Yönetimin dikkati en alt ve en üste odaklanırken ve işyükü sürekli olarak artarken, günümüzün küresel organizasyonlarındaki büyük orta kademe yıpranma belirtileri göstermeye başlıyor. Aslında tüm dünyadaki orta kademe yöneticiler tatminsiz ve gergin hale gelmeye başladı. Hatta pek çoğu aktif olarak yeni fırsatların peşinde koşuyor.

Accenture bu trende ışık tutmak ve yöneticilerin buna sürdürülebilir yanıtlar verebilmesini sağlamak amacıyla, geçenlerde bir araştırma yaptı. Araştırmaya; ABD, Birleşik Krallık, Fransa, Almanya, İspanya, Avusturalya, Çin, Malezya ve Singapur’dan yaklaşık 1500 orta kademe yönetici katılarak, işleri konusunda karşı karşıya kaldıkları mücadele alanlarını aktardı. Anket, yüksek bir oranda, orta kademe yöneticilerin;

• Yan faydalar, ücret ve günlük iş yaşamlarındaki mücadeleleri yönetmek konusunda kendilerine destek verilmediğini hissettiğini,
• İş ve dışarıdaki yaşamları arasında denge kurmak için mücadele ettiğini ve net kariyer patikalarının eksikliği nedeniyle gerginlik yaşadığını,
• Mevcut işverenlerinin dışında yeni fırsatları aktif olarak aradıklarını ya da aramayı düşündüklerini ortaya çıkardı.

Bu araştırma ayrıca, coğrafya ve kültürün bu araştırmaya katılan örneğin mücadelelerine nasıl etki ettiğini de ortaya koyuyor.

İşverenler çok fazla saygı görmüyor

Araştırmamız, dünyanın dört bir yanındaki orta kademe yöneticilerin mevcut organizasyonları konusunda tatmin eksikliği yaşadığını açığa çıkarıyor. Aslında yüzde 61, mevcut işverenleri konusunda ya tatminsiz (yüzde 20) ya da sadece biraz tatmin olmuş durumda (yüzde 41). Tatmin oranları hem gelişen hem de gelişmiş ülkelerde düşük.

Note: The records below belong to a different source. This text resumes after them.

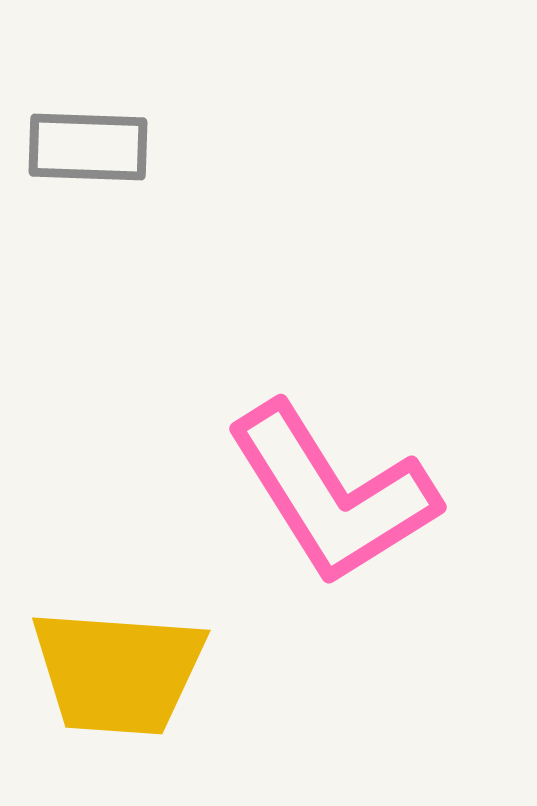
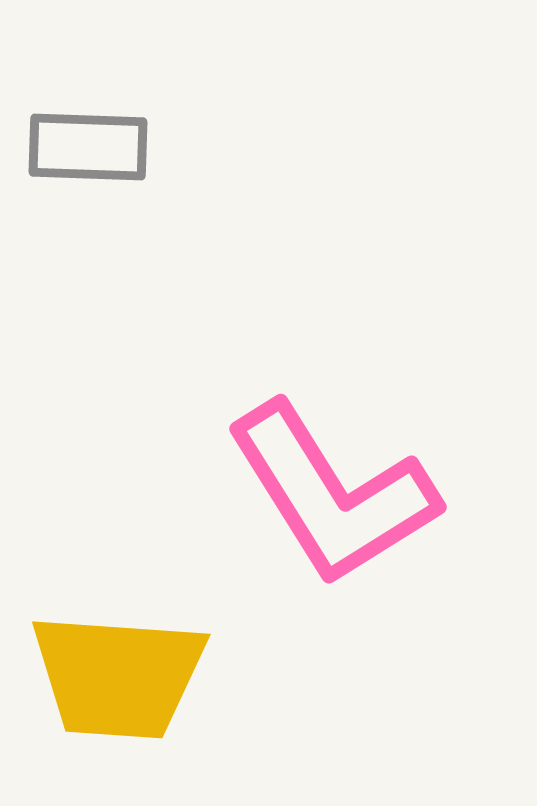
yellow trapezoid: moved 4 px down
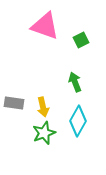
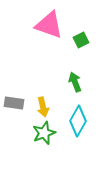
pink triangle: moved 4 px right, 1 px up
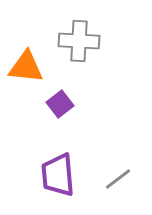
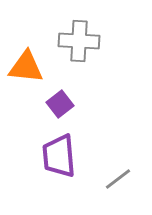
purple trapezoid: moved 1 px right, 19 px up
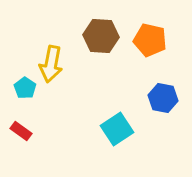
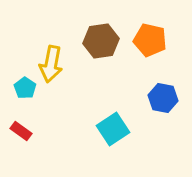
brown hexagon: moved 5 px down; rotated 12 degrees counterclockwise
cyan square: moved 4 px left
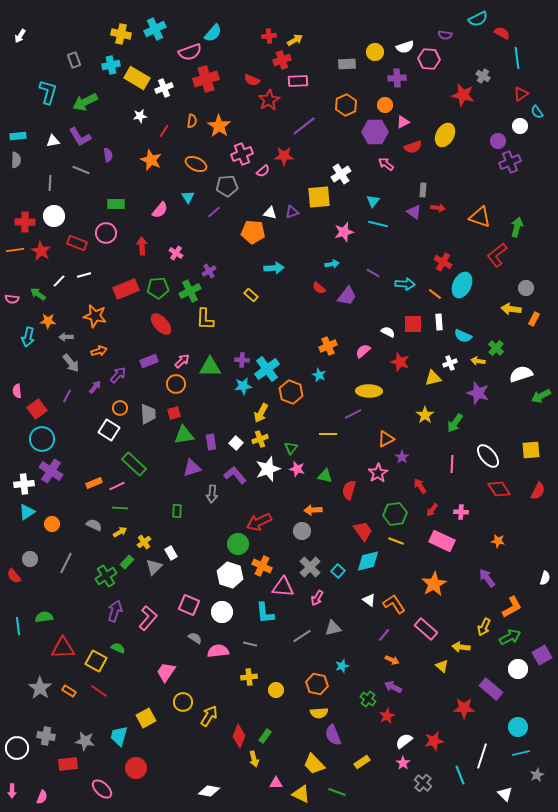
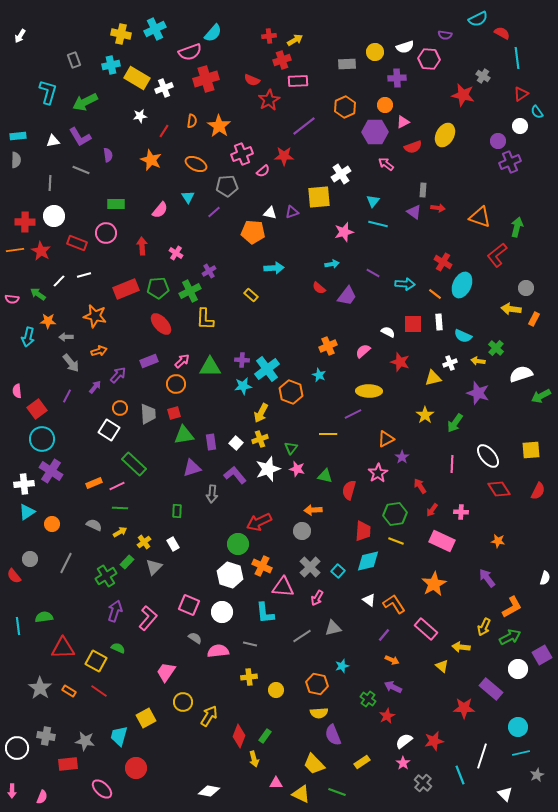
orange hexagon at (346, 105): moved 1 px left, 2 px down
red trapezoid at (363, 531): rotated 40 degrees clockwise
white rectangle at (171, 553): moved 2 px right, 9 px up
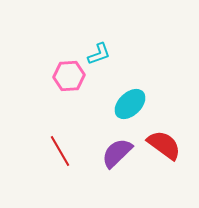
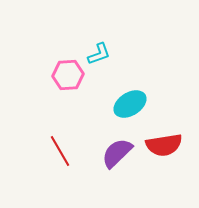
pink hexagon: moved 1 px left, 1 px up
cyan ellipse: rotated 12 degrees clockwise
red semicircle: rotated 135 degrees clockwise
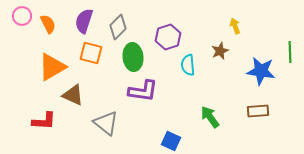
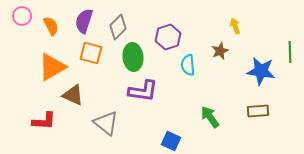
orange semicircle: moved 3 px right, 2 px down
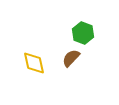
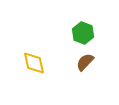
brown semicircle: moved 14 px right, 4 px down
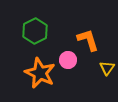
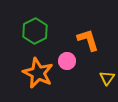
pink circle: moved 1 px left, 1 px down
yellow triangle: moved 10 px down
orange star: moved 2 px left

Özellikle Malezya, Birleşik Krallık, Çin, Fransa ve Singapur’da orta kademe yöneticilerin aşağı yukarı dörtte üçü ya tatminsiz ya da sadece biraz tatmin olmuş durumda.

Bu arada tüm yanıtlayanların sadece yarıdan fazlası (yüzde 53) şirketlerinin çalışma koşullarını ”iyi” ya da ”olabilecek en iyi” şekilde yönettiğini söylerken, çoğunluk işverenlerine işgücüyle ilgili kilit etkinliklerin listesi konusunda çok daha kötü notlar veriyor. Örneğin, yüzde 52’si şirketlerinin yararları yönetme şeklinin sadece ortalama ya da ortalamadan daha kötü olduğunu söylüyor. Aynı düşük puanlar işverenlerin ücret yönetimine de yüzde 70 oranında veriliyor. Yanıtlayanların yüzde 66’sı esnek çalışma uygulamalarına, yüzde 65’ise kötü haberlerin iletişime açılması konusuna düşük puan veriyor. Yüzde 65 de şirketin, çalışanların ilerleme olasılıklarını yönetme şekline ortalama ya da ortalamadan daha kötü puan veriyor.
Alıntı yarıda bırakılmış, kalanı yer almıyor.